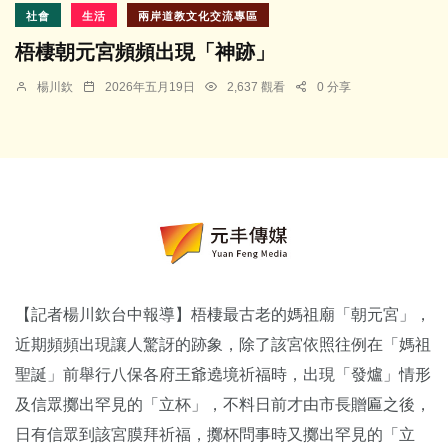
社會
生活
兩岸道教文化交流專區
梧棲朝元宮頻頻出現「神跡」
楊川欽
2026年五月19日
2,637 觀看
0 分享
【記者楊川欽台中報導】梧棲最古老的媽祖廟「朝元宮」，
近期頻頻出現讓人驚訝的跡象，除了該宮依照往例在「媽祖
聖誕」前舉行八保各府王爺遶境祈福時，出現「發爐」情形
及信眾擲出罕見的「立杯」，不料日前才由市長贈匾之後，
日有信眾到該宮膜拜祈福，擲杯問事時又擲出罕見的「立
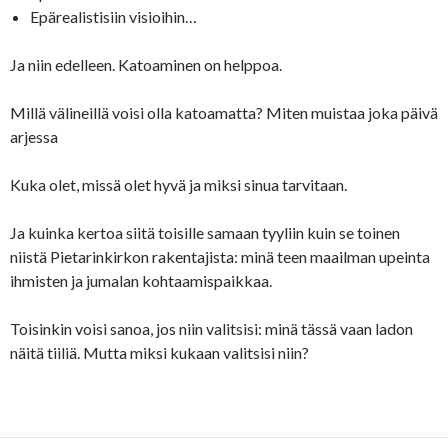
Epärealistisiin visioihin…
Ja niin edelleen. Katoaminen on helppoa.
Millä välineillä voisi olla katoamatta? Miten muistaa joka päivä
arjessa
Kuka olet, missä olet hyvä ja miksi sinua tarvitaan.
Ja kuinka kertoa siitä toisille samaan tyyliin kuin se toinen
niistä Pietarinkirkon rakentajista: minä teen maailman upeinta
ihmisten ja jumalan kohtaamispaikkaa.
Toisinkin voisi sanoa, jos niin valitsisi: minä tässä vaan ladon
näitä tiiliä. Mutta miksi kukaan valitsisi niin?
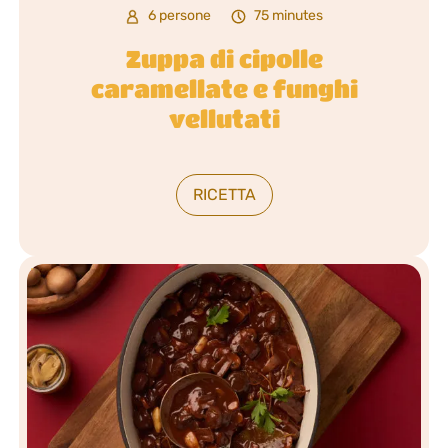
6 persone
75 minutes
Zuppa di cipolle
caramellate e funghi
vellutati
RICETTA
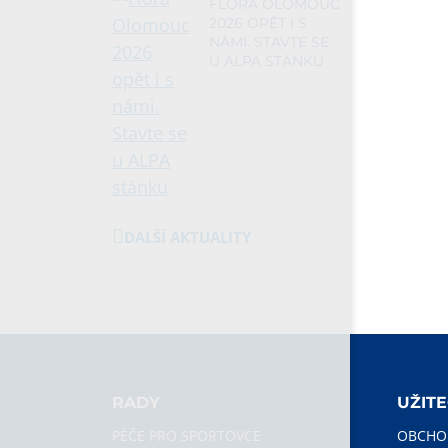
FLORA OLOMOUC
2026 OPĚT I S
NÁMI. STAVTE SE
U ALPA STÁNKU
DALŠÍ AKTUALITY
RADY
UŽIT
PÉČE PRO SPORTOVCE
OBCHO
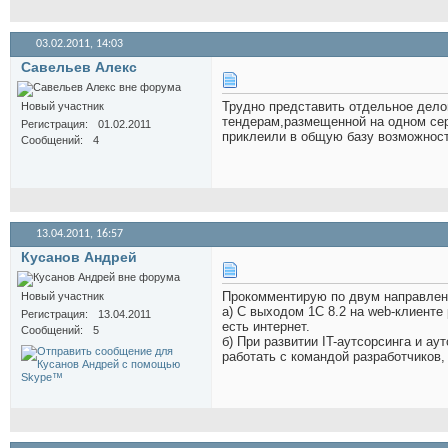
03.02.2011,
14:03
Савельев Алекс
Трудно представить отдельное дело
Новый участник
тендерам,размещенной на одном сер
Регистрация
01.02.2011
приклеили в общую базу возможнос
Сообщений
4
13.04.2011,
16:57
Кусанов Андрей
Прокомментирую по двум направлен
Новый участник
а) С выходом 1С 8.2 на web-клиенте
Регистрация
13.04.2011
есть интернет.
Сообщений
5
б) При развитии IT-аутсорсинга и а
работать с командой разработчиков, 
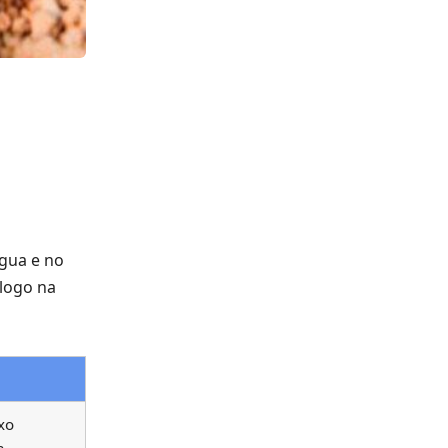
água e no
 logo na
xo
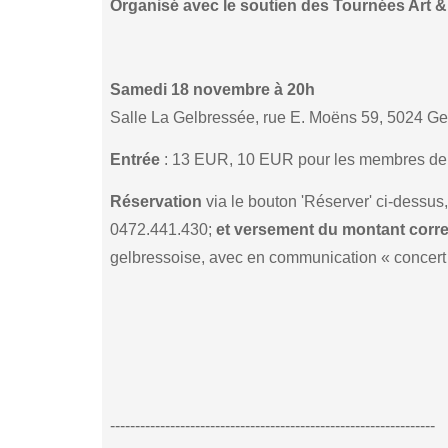
Organisé avec le soutien des Tournées Art & 
Samedi 18 novembre à 20h
Salle La Gelbressée, rue E. Moëns 59, 5024 G
Entrée
: 13 EUR, 10 EUR pour les membres de l
Réservation
via le bouton 'Réserver' ci-dessus
0472.441.430;
et versement du montant corr
gelbressoise, avec en communication « concert 
-----------------------------------------------------------------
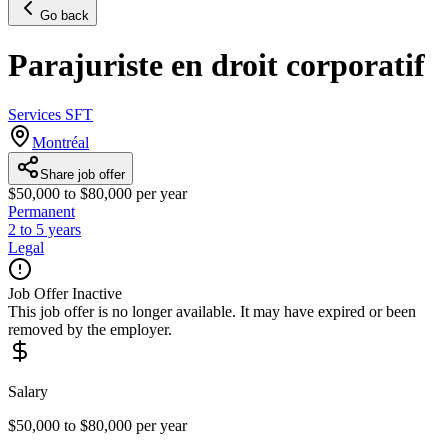
Go back
Parajuriste en droit corporatif
Services SFT
Montréal
Share job offer
$50,000 to $80,000 per year
Permanent
2 to 5 years
Legal
Job Offer Inactive
This job offer is no longer available. It may have expired or been
removed by the employer.
Salary
$50,000 to $80,000 per year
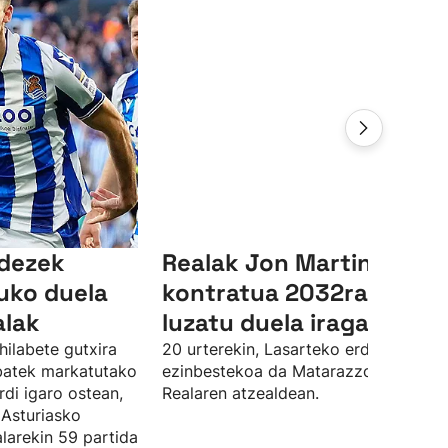
ndezek
Realak Jon Martinen
uko duela
kontratua 2032ra arte
alak
luzatu duela iragarri du
hilabete gutxira
20 urterekin, Lasarteko erdiko atzelar
 batek markatutako
ezinbestekoa da Matarazzorentzat
rdi igaro ostean,
Realaren atzealdean.
 Asturiasko
larekin 59 partida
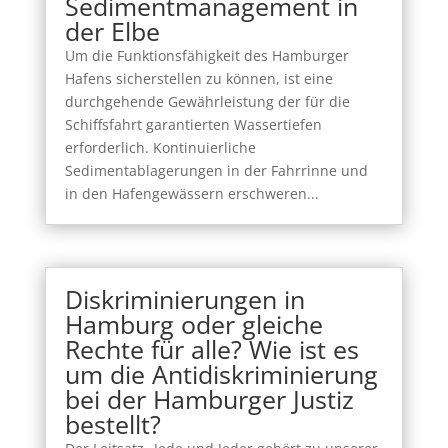
Sedimentmanagement in
der Elbe
Um die Funktionsfähigkeit des Hamburger
Hafens sicherstellen zu können, ist eine
durchgehende Gewährleistung der für die
Schiffsfahrt garantierten Wassertiefen
erforderlich. Kontinuierliche
Sedimentablagerungen in der Fahrrinne und
in den Hafengewässern erschweren...
Diskriminierungen in
Hamburg oder gleiche
Rechte für alle? Wie ist es
um die Antidiskriminierung
bei der Hamburger Justiz
bestellt?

DIRECTIONS FOR THIS TASK ▸
Scan the entries for lines holding the string "minä", then copy every one of them.

COMPLETED EXERCISE ▸
niistä Pietarinkirkon rakentajista: minä teen maailman upeinta
Toisinkin voisi sanoa, jos niin valitsisi: minä tässä vaan ladon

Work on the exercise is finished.